Nonetheless, remember that with the out of the box CRM/SharePoint integration, there is no security synchronization between CRM and SharePoint. You need to keep this in mind throughout your design. Think for example that a user might not be able to access any opportunities in CRM but the user (if malicious) can always find a way to see the documents associated to CRM opportunities by going to SharePoint (unless you block the user completely from the given SharePoint library).

Also consider that changing the folder hierarchy after would be a major data migration effort so you should really think about what hierarchy makes more sense you’re your situation and consider current or future security requirements.

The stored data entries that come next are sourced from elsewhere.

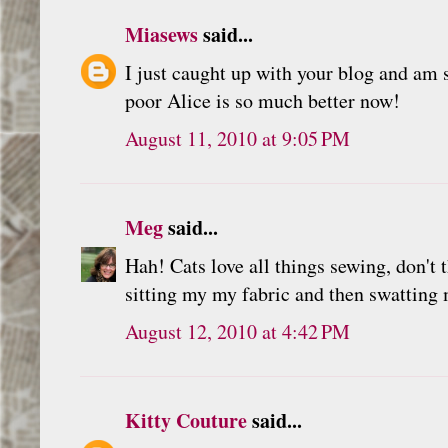
Miasews
said...
I just caught up with your blog and am 
poor Alice is so much better now!
August 11, 2010 at 9:05 PM
Meg
said...
Hah! Cats love all things sewing, don't 
sitting my my fabric and then swatting 
August 12, 2010 at 4:42 PM
Kitty Couture
said...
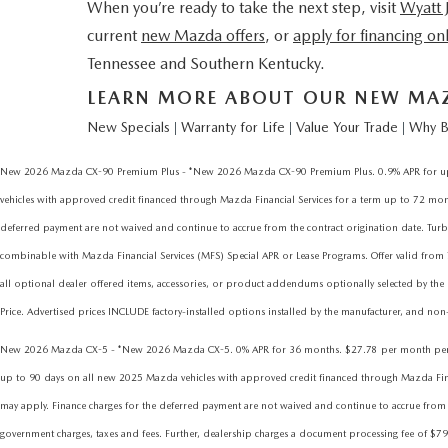
When you’re ready to take the next step, visit
Wyatt
current
new Mazda offers
, or
apply for financing on
Tennessee and Southern Kentucky.
LEARN MORE ABOUT OUR NEW MAZD
New Specials
Warranty for Life
Value Your Trade
Why B
|
|
|
New 2026 Mazda CX-90 Premium Plus - *New 2026 Mazda CX-90 Premium Plus. 0.9% APR for up to
vehicles with approved credit financed through Mazda Financial Services for a term up to 72 months
deferred payment are not waived and continue to accrue from the contract origination date.
combinable with Mazda Financial Services (MFS) Special APR or Lease Programs. Offer valid from
all optional dealer offered items, accessories, or product addendums optionally selected by the 
Price. Advertised prices INCLUDE factory-installed options installed by the manufacturer, and non-o
New 2026 Mazda CX-5 - *New 2026 Mazda CX-5. 0% APR for 36 months. $27.78 per month per eve
up to 90 days on all new 2025 Mazda vehicles with approved credit financed through Mazda Financia
may apply. Finance charges for the deferred payment are not waived and continue to accrue from t
government charges, taxes and fees. Further, dealership charges a document processing fee of $79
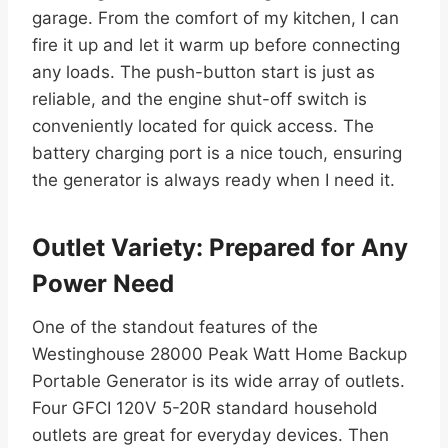
garage. From the comfort of my kitchen, I can
fire it up and let it warm up before connecting
any loads. The push-button start is just as
reliable, and the engine shut-off switch is
conveniently located for quick access. The
battery charging port is a nice touch, ensuring
the generator is always ready when I need it.
Outlet Variety: Prepared for Any
Power Need
One of the standout features of the
Westinghouse 28000 Peak Watt Home Backup
Portable Generator is its wide array of outlets.
Four GFCI 120V 5-20R standard household
outlets are great for everyday devices. Then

Imagine that you have 100K cases in your system and you have enabled SharePoint integration for case entity. And perhaps every case has at least one document. In this case, your case library/folder will contain 100K items flat on the same list. This goes well beyond what SharePoint recommendations are for scalability and performance. It is not recommended to go beyond 5000 items (even that is already quite high). Of course you can always implement some sort of archiving or use multiple SharePoint sites depending on some criteria so you split this load. Another [reasonably] easy solution is to further structure your folders by year, quarter or month (or all of these). This way you will not end up with 100K folders under the “cases” folder. Instead, the maximum number of folders you will have under a single folder will be the maximum amount of cases that can be opened in a given month/quarter which might be a more reasonable number.

In the example above, we have 2 new layers: Year and Month. These correspond to the date on which the case was opened. By adding these additional layers, we can now guarantee that there will be no folder with more than a few hundred sub-folders, since we know that we only open a few hundred cases per month.

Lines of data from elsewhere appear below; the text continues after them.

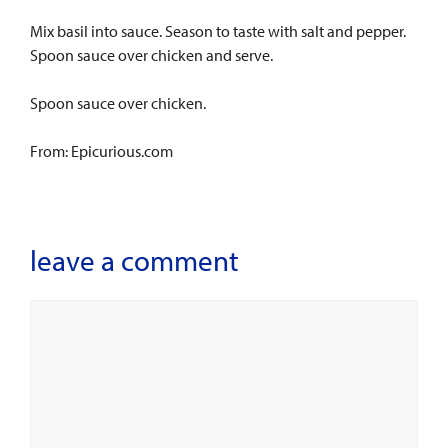
Mix basil into sauce. Season to taste with salt and pepper.
Spoon sauce over chicken and serve.
Spoon sauce over chicken.
From: Epicurious.com
leave a comment
Comment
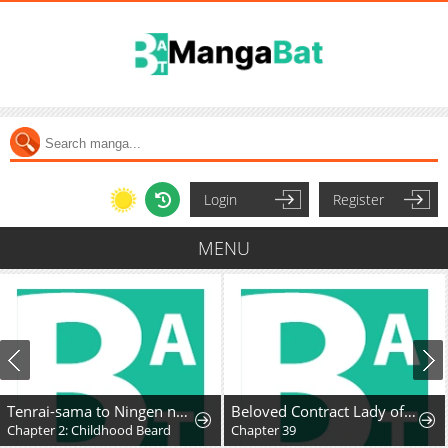
Login
Register
MENU
Tenrai-sama to Ningen no Heso: Hirako Waka Shoki Sakuhinshū
Beloved Contract Lady of the County
Chapter 2: Childhood Beard
Chapter 39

The downside is that this cannot be done by simple configuration or out of the box integration. This structure would require that you register a plugin on create of case, which will create the document locations and the SharePoint folder for the case being created. Some other disadvantages of this approach is that:

- Every case will now have a folder, even if the case has no documents. This should not be a problem if you know that anyway all cases have documents

- You are creating the SharePoint folder at the same time as you create the case, instead of the OOB behavior which is to create the folder on demand the first time document library is accessed in CRM. This is not necessarily a bad thing though.

- If your plugin is sync and it fails (e.g. SharePoint is down) then it will prevent the creation of the case in CRM. If your plugin is async and it fails, then you need to have a way to recover and create the correct folder when the user tries to access document library for this record.

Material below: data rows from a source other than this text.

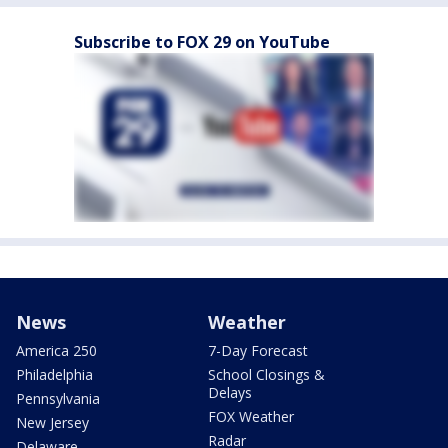
Subscribe to FOX 29 on YouTube
News
Weather
America 250
7-Day Forecast
Philadelphia
School Closings &
Delays
Pennsylvania
FOX Weather
New Jersey
Radar
Delaware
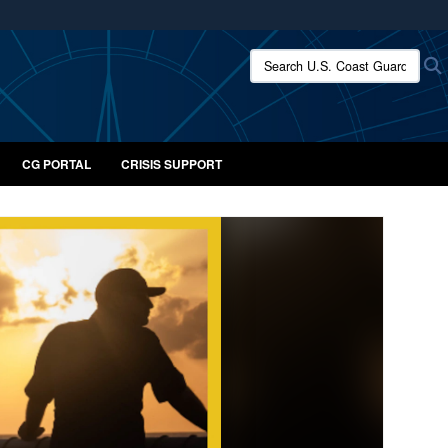
ites use HTTPS
Search U.S. Coast Guard:
/
means you’ve safely connected to the .mil website.
ion only on official, secure websites.
CG PORTAL
CRISIS SUPPORT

For sites with large volume of documents, large document sizes or rapidly growing volumes, you might also need to consider how long you have until you start having a performance or limitation problem with things like the max size of your content database, max number of files in the library or simply the maximum size of your site. O365 also has some limitations that you need to review. If you identify that this could be a potential problem you should consider implementing some sort of archival solution which will allow you to keep a link between CRM records and SharePoint files while at the same time optimizing for current and mostly used records. I have heard of people simply changing the CRM site every now and then and creating a new site once the old site is getting too large. I guess any of these strategies would work as long as you have defined a process to scale your site and monitor the volumes regularly. The most important thing is to consider this during your design phase and have identified your approach to handle scalability, even if you might not implement a long term maintenance strategy right away.